Sermayenin Toplumsal Denetimde Kullandığı İdeolojik Aygıtlar Nelerdir?
Sermayenin toplumsal alanda kendini gizleme becerisi, "ideolojik aygıtlar" olarak ifade edilen çok karmaşık ve etkili toplumsal kurumlar ve ortamlarda gerçekleştirilmektedir. İdeolojik aygıtlar olarak bilinen toplumu etkileme ortamlarının başında siyaset gelirken, aynı işlevle yükümlü diğer ortamlar dinsel anlayışlar, eğitimsel ortamlar, iletişim ve kültürel dokular içinde ekilmiş ve yeşermiş sermaye yanlı virüsler sayılabilir. Tüm bu ve daha birçok ideolojik aygıtlar, maalesef, toplumsal işleyişlerdeki algılamalarımızı çarpıtmakta ve gerçek hedeften sapmamıza neden olmaktadır. Türkiye'de bu tür çarpıtmaların şahikasının yaşandığına hergün tanık olduğumuz binlerce örnek karşımızda durmaktadır. Örneğin, yükselen cemaat ve tarikat ilişkilerinin emekçileri kaderciliğe itmesi ve yaşanan krizlerden sermaye ve sistemi sorumlu tutmadan, tüm olumsuzlukların bir çeşit şans ya da kadere yüklemesi gibi yanlış sonuçlar üretmesi rastlantısal değildir. Tüm kriz dönemlerinde sermaye kârları yükselirken, aynı dönemlerde işsizliğin de yükseliyor olması gözlerden uzak tutulmakta ve böylece sistem aklanmaktadır. Krizlerin ya da küreselleşmenin nasıl bir emperyalist saldırı olduğu gerçeğinin yaygın medyada yer bulmaması, tam tersine, küreselleşmenin yeni imkânların adresi olduğu gibi yayınların bolca çevreye yayılması, emperyalizmin, gerçek yüzünün yaygın toplumsal kesimler tarafından algılanmadan, emekçilerin ve tüm halkların sömürmesini kolaylaştırmaktadır. Benzer şekilde, önümüzde ciddî bir seçim varken ve seçim sonrasında anayasa üzerinde çok ciddî bir operasyon öngörülüyorken, siyasî partilerin konuşmalarının ve birbirleri ile atışmalarının içeriği bizi farklı alanlara sürüklüyorsa, birşeylerin kaçırılmaya çalışıldığının farkında olunması gerekmektedir. Görülüyor ki, ideolojik aygıtlar, yargı ve polisin devreye girmeden önce emekçileri ve bireyleri yumuşatma ve sisteme uyarlama işlevini görmektedir.

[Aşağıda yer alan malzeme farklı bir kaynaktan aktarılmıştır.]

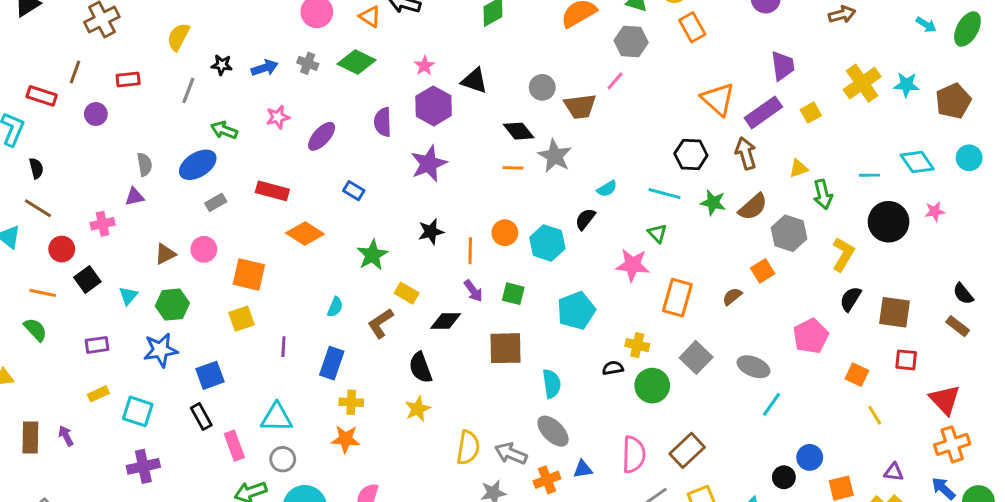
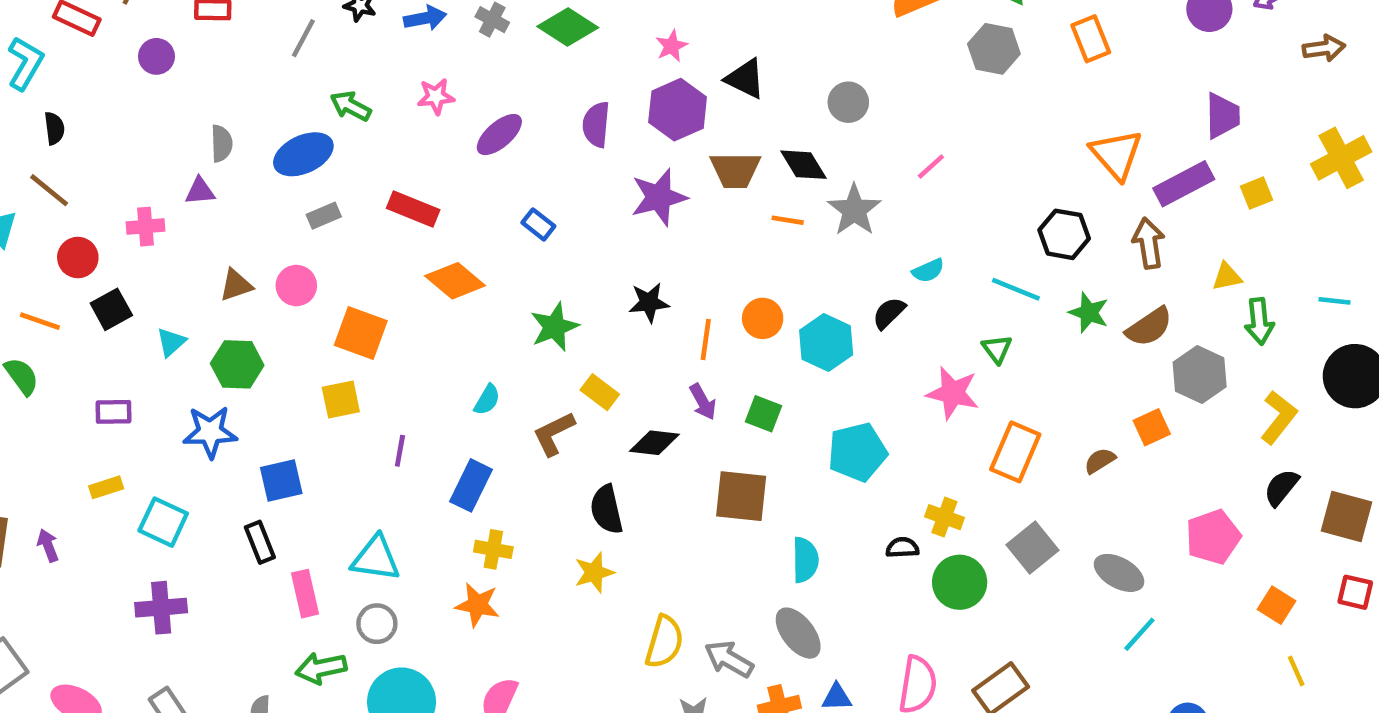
pink line: (615, 81) -> (931, 167), moved
brown trapezoid: (580, 106) -> (735, 170), moved

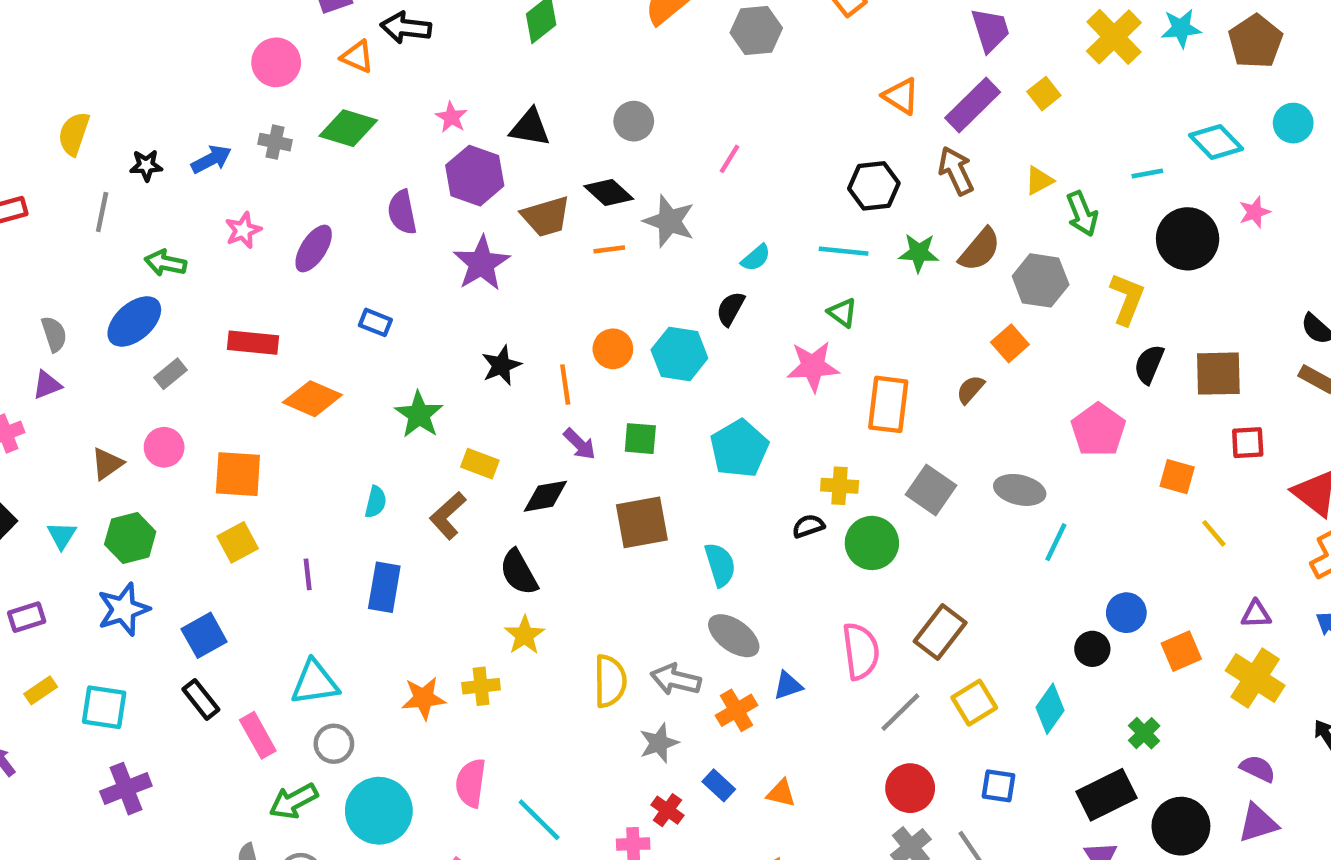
orange triangle: (1116, 154) -> (901, 96), size x0.7
yellow cross: (493, 549) -> (481, 686), moved

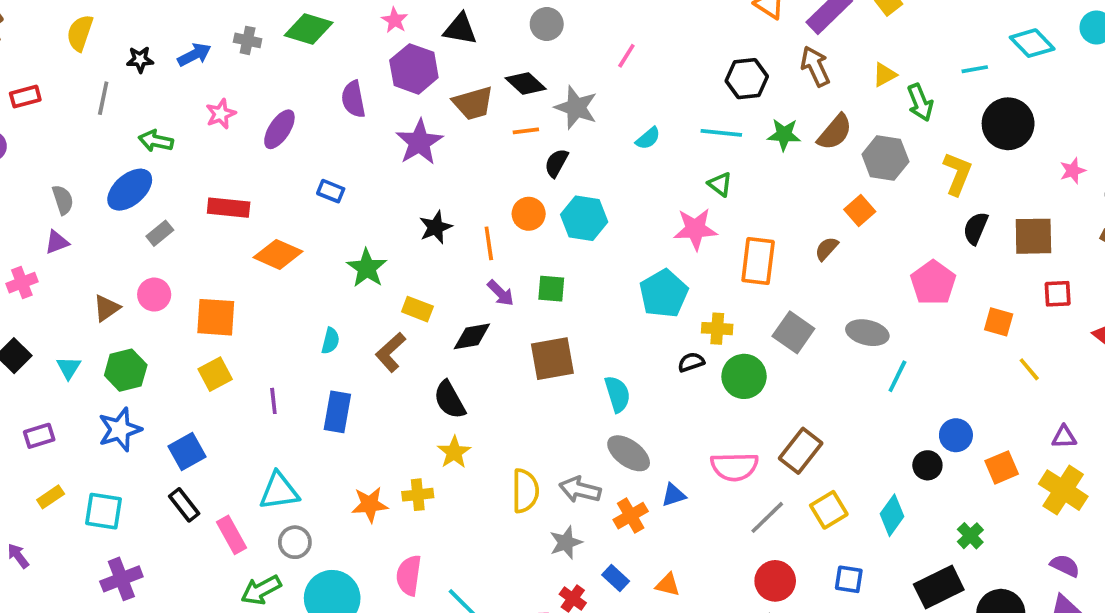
pink star: (1255, 212) -> (1073, 171), moved
black semicircle: (731, 309) -> (556, 163), moved
cyan pentagon: (739, 449) -> (664, 294), moved
pink semicircle: (861, 651) -> (734, 467), turned 96

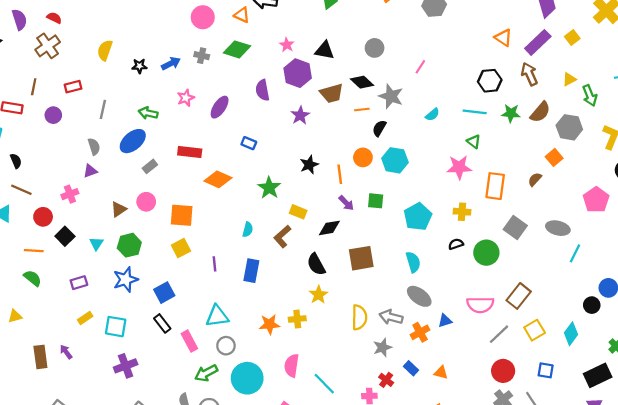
gray line: (103, 98) -> (103, 109), moved
purple star: (419, 142) -> (300, 115), size x0.7
cyan pentagon: (664, 294) -> (418, 217), moved
yellow cross: (717, 329) -> (462, 212), moved
brown square: (552, 359) -> (361, 258), moved

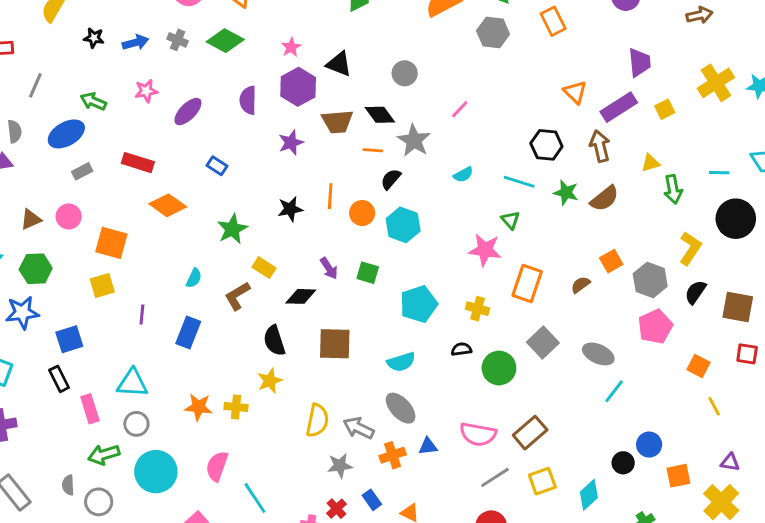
gray hexagon: (569, 127) -> (650, 280), moved
orange line: (340, 174) -> (330, 196), moved
cyan semicircle: (413, 262) -> (401, 362), turned 78

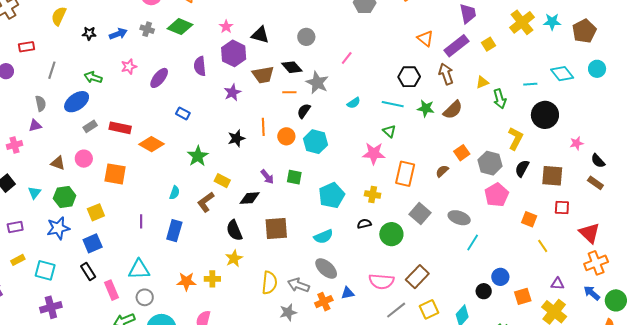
red rectangle: (138, 163) -> (120, 128), moved
brown triangle: (31, 219) -> (58, 163), turned 49
yellow square: (102, 285) -> (96, 212), moved

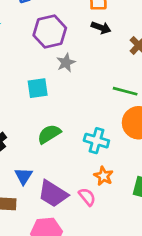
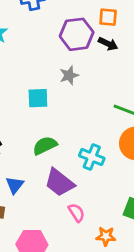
purple hexagon: (50, 32) -> (77, 34), moved
orange star: (103, 176) -> (106, 236), moved, turned -30
purple trapezoid: (53, 194) -> (59, 183), moved

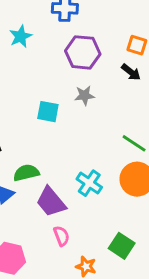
purple hexagon: (77, 34) -> (83, 52), moved
green semicircle: (45, 146) -> (26, 173), moved

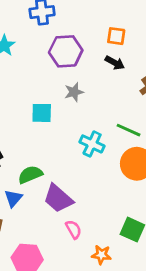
cyan cross: (89, 183) -> (92, 144), moved

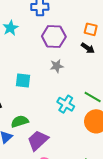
cyan square: (42, 113) -> (23, 81), moved
purple trapezoid: (58, 199) -> (38, 140), turned 90

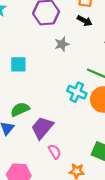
gray star: (57, 66) -> (62, 44), moved
cyan cross: (66, 104) -> (77, 92), moved

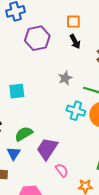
black arrow: (85, 21) -> (75, 42), turned 40
gray star: (62, 44) -> (65, 78), moved

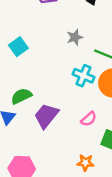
cyan square: (17, 91) -> (18, 47), turned -35
pink semicircle: (62, 170) -> (89, 119), moved, turned 80

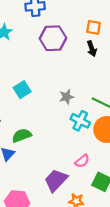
gray star: (75, 37) -> (67, 97), moved
purple trapezoid: (46, 116) -> (56, 180), moved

Durum emekçiler ve halkımız açısından böyle ise, o zaman emekçilerin de ideolojik aygıtlar alanında politika üretmeleri ve bu alanı tam bir mücadele ortamı haline getirmeleri kaçınılmaz olmaktadır. Eğitsel, hukuksal, sendikal, siyasal, iletişim ve kültürel ortamlarda emekçiler bir yandan sermaye ideolojisini geriletmeye çalışırken, diğer yandan da kendi ideolojilerini öne çıkarmaya ve yaymaya gayret etmelidirler. Cemaatçilik, dincilik, muhafazakârlık veya hukuk alanında mülkiyetin kutsallığı gibi kavramların anlamı tartışılmalı, örneğin, emek üretici güç ise, nasıl oluyor da emeğin ürettiği değerlere başkalarının el koyduğu açıkça tartışılmalıdır. Aynı şekilde, nasıl oluyor da, bir yandan üretim ve genel olarak toplumsal zenginlik artarken, büyük kesimler işsizlik ve yoksullukla boğuşur konuma geliyor!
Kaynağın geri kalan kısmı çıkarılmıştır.